━━ PROVIDED DATA ━━
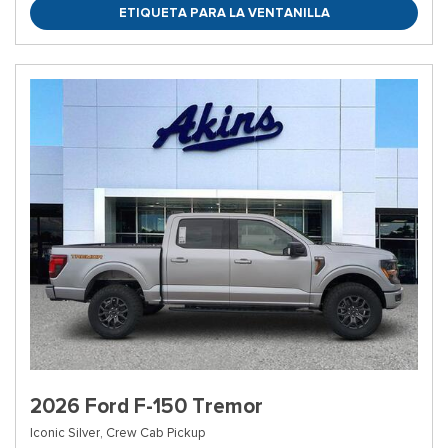
ETIQUETA PARA LA VENTANILLA
2026 Ford F-150 Tremor
Iconic Silver,
Crew Cab Pickup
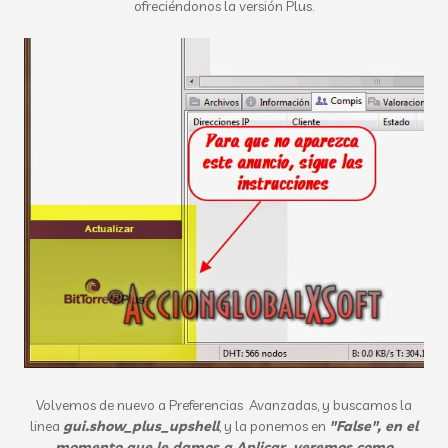
ofreciéndonos la versión Plus.
Volvemos de nuevo a Preferencias Avanzadas, y buscamos la
linea
gui.show_plus_upshell
, y la ponemos en
"False", en el
momento que le damos a Aplicar, veremos como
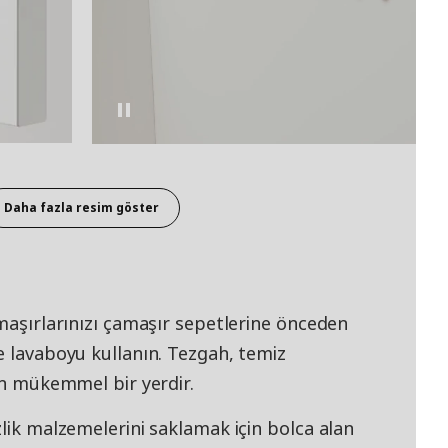
Daha fazla resim göster
amaşırlarınızı çamaşır sepetlerine önceden
e lavaboyu kullanın. Tezgah, temiz
çin mükemmel bir yerdir.
zlik malzemelerini saklamak için bolca alan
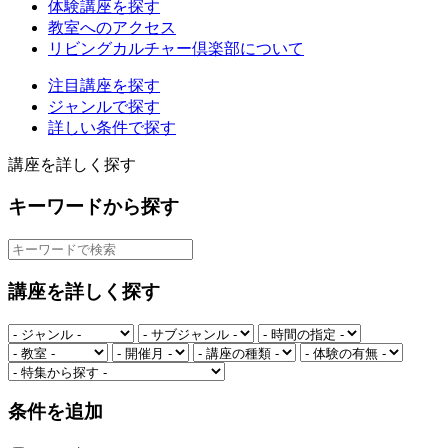
体験講座を探す
教室へのアクセス
リビングカルチャー倶楽部について
注目講座を探す
ジャンルで探す
詳しい条件で探す
講座を詳しく探す
キーワードから探す
講座を詳しく探す
条件を追加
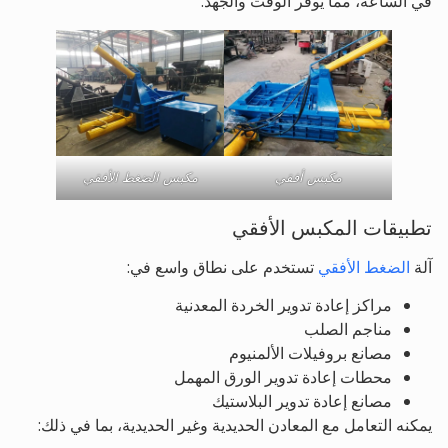
في الساعة، مما يوفر الوقت والجهد.
مكبس أفقي
مكبس الضغط الأفقي
تطبيقات المكبس الأفقي
آلة
الضغط الأفقي
تستخدم على نطاق واسع في:
مراكز إعادة تدوير الخردة المعدنية
مناجم الصلب
مصانع بروفيلات الألمنيوم
محطات إعادة تدوير الورق المهمل
مصانع إعادة تدوير البلاستيك
يمكنه التعامل مع المعادن الحديدية وغير الحديدية، بما في ذلك:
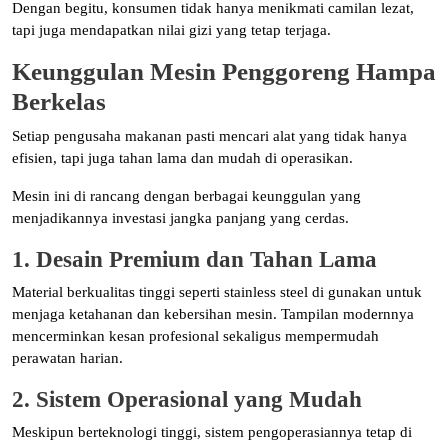
Dengan begitu, konsumen tidak hanya menikmati camilan lezat,
tapi juga mendapatkan nilai gizi yang tetap terjaga.
Keunggulan Mesin Penggoreng Hampa
Berkelas
Setiap pengusaha makanan pasti mencari alat yang tidak hanya
efisien, tapi juga tahan lama dan mudah di operasikan.
Mesin ini di rancang dengan berbagai keunggulan yang
menjadikannya investasi jangka panjang yang cerdas.
1. Desain Premium dan Tahan Lama
Material berkualitas tinggi seperti stainless steel di gunakan untuk
menjaga ketahanan dan kebersihan mesin. Tampilan modernnya
mencerminkan kesan profesional sekaligus mempermudah
perawatan harian.
2. Sistem Operasional yang Mudah
Meskipun berteknologi tinggi, sistem pengoperasiannya tetap di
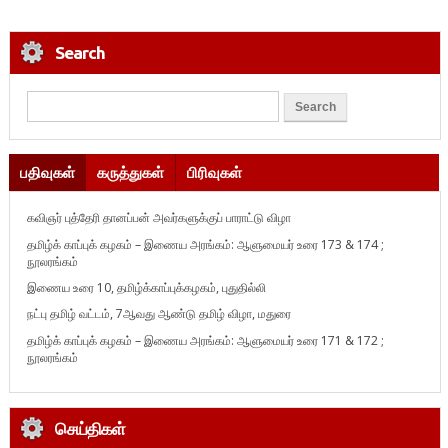
Search
பதிவுகள்
கருத்துகள்
பிரிவுகள்
கவிஞர் புத்தேரி தானப்பன் அவர்களுக்குப் பாராட்டு விழா
தமிழ்க் காப்புக் கழகம் – இணைய அரங்கம்: ஆளுமையர் உரை 173 & 174 ;
நூலரங்கம்
இணைய உரை 10, தமிழ்க்காப்புக்கழகம், புதுதில்லி
நட்பு தமிழ் வட்டம், 7ஆவது ஆண்டு தமிழ் விழா, மதுரை
தமிழ்க் காப்புக் கழகம் – இணைய அரங்கம்: ஆளுமையர் உரை 171 & 172 ;
நூலரங்கம்
செய்திகள்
━━━
» **WHAT TO PRODUCE**: Starting at the line containing "2026 Ford F-150 Tremor" and stopping at the line containing "مصانع بروفيلات الألمنيوم", output each line exactly as it appears above. Leave out the pictures.

» **PROBLEM SOLUTION**:
2026 Ford F-150 Tremor
Iconic Silver,
Crew Cab Pickup
ofreciéndonos la versión Plus.
Volvemos de nuevo a Preferencias Avanzadas, y buscamos la
linea
gui.show_plus_upshell
, y la ponemos en
"False", en el
momento que le damos a Aplicar, veremos como
Daha fazla resim göster
amaşırlarınızı çamaşır sepetlerine önceden
e lavaboyu kullanın. Tezgah, temiz
çin mükemmel bir yerdir.
zlik malzemelerini saklamak için bolca alan
体験講座を探す
教室へのアクセス
リビングカルチャー倶楽部について
注目講座を探す
ジャンルで探す
詳しい条件で探す
講座を詳しく探す
キーワードから探す
講座を詳しく探す
条件を追加
في الساعة، مما يوفر الوقت والجهد.
مكبس أفقي
مكبس الضغط الأفقي
تطبيقات المكبس الأفقي
آلة
الضغط الأفقي
تستخدم على نطاق واسع في:
مراكز إعادة تدوير الخردة المعدنية
مناجم الصلب
مصانع بروفيلات الألمنيوم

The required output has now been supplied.